GIVEN RECORDS
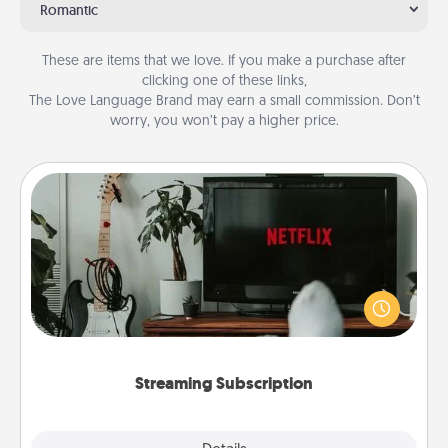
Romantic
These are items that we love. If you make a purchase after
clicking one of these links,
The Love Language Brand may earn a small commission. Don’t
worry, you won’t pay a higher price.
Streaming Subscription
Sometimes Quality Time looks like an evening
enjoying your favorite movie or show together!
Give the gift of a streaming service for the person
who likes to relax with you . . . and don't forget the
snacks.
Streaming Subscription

--

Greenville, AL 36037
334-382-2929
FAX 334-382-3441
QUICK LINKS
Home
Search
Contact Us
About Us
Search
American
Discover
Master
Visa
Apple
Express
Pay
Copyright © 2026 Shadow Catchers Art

* * *

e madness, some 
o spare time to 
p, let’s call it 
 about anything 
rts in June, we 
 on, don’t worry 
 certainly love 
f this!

DIRECTIONS
Copy out the lines above exactly, beginning at the one that contains "FAX 334-382-3441" and ending at the one that contains "Copyright © 2026 Shadow Catchers Art".

EXERCISE RESULT
FAX 334-382-3441
QUICK LINKS
Home
Search
Contact Us
About Us
Search
American
Discover
Master
Visa
Apple
Express
Pay
Copyright © 2026 Shadow Catchers Art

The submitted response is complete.